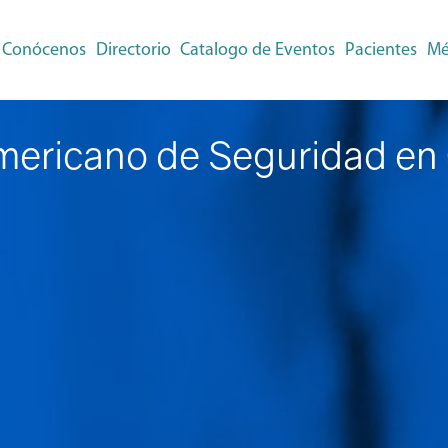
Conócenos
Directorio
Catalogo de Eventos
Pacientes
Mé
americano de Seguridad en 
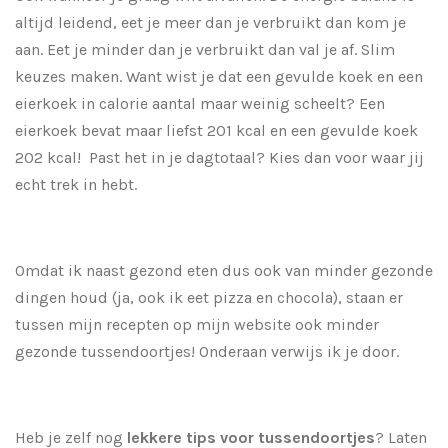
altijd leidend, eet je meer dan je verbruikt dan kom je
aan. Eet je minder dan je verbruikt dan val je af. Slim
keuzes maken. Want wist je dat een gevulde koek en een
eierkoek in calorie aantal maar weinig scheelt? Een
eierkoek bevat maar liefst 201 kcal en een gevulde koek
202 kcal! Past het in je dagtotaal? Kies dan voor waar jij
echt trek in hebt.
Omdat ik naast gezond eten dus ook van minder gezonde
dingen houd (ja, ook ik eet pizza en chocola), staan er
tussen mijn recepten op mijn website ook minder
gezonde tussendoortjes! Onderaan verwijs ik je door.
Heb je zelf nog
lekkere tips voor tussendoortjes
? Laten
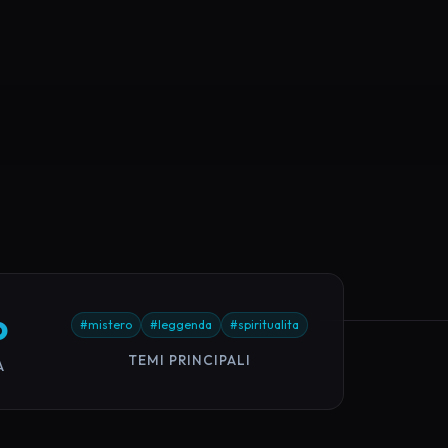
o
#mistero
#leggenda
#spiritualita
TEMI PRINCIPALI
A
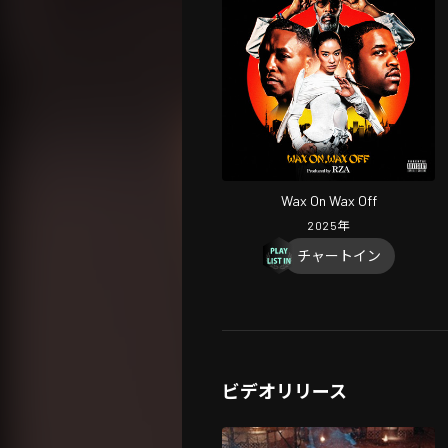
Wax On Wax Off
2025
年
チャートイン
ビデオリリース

________________________

◆ Task description:
Please reproduce the lines exactly from the one containing "#spiritualita" through the last line of the data above, and keep the pictures out.

◆ Result of this exercise:
#spiritualita
TEMI PRINCIPALI
A
Wax On Wax Off
2025
年
チャートイン
ビデオリリース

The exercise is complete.